*** The data ***
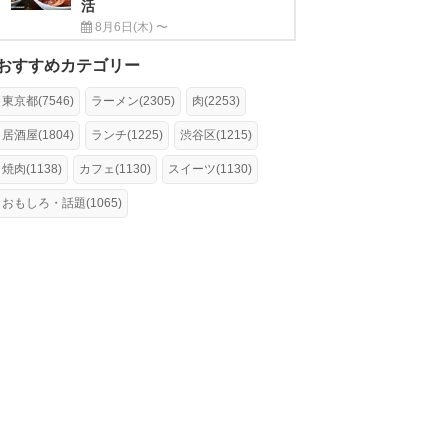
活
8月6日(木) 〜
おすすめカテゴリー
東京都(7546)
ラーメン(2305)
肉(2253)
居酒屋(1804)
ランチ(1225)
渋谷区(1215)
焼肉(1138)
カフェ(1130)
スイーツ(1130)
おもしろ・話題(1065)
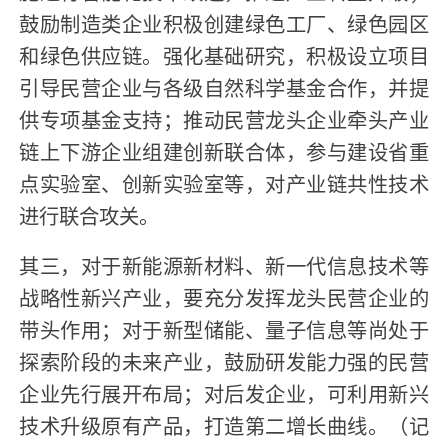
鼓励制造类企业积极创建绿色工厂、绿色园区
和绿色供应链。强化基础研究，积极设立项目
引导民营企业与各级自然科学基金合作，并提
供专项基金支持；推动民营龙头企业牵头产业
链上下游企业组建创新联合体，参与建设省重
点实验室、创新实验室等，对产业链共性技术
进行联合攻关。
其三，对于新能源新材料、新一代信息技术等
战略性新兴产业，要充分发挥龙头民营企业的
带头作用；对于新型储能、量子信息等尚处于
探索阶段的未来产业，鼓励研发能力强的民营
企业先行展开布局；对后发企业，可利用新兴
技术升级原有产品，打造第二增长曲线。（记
***
- **What you should do**:
The listing must be returned in full and exactly, apart from its pictures.

- **Completed task**:
活
8月6日(木) 〜
おすすめカテゴリー
東京都(7546)
ラーメン(2305)
肉(2253)
居酒屋(1804)
ランチ(1225)
渋谷区(1215)
焼肉(1138)
カフェ(1130)
スイーツ(1130)
おもしろ・話題(1065)
鼓励制造类企业积极创建绿色工厂、绿色园区
和绿色供应链。强化基础研究，积极设立项目
引导民营企业与各级自然科学基金合作，并提
供专项基金支持；推动民营龙头企业牵头产业
链上下游企业组建创新联合体，参与建设省重
点实验室、创新实验室等，对产业链共性技术
进行联合攻关。
其三，对于新能源新材料、新一代信息技术等
战略性新兴产业，要充分发挥龙头民营企业的
带头作用；对于新型储能、量子信息等尚处于
探索阶段的未来产业，鼓励研发能力强的民营
企业先行展开布局；对后发企业，可利用新兴
技术升级原有产品，打造第二增长曲线。（记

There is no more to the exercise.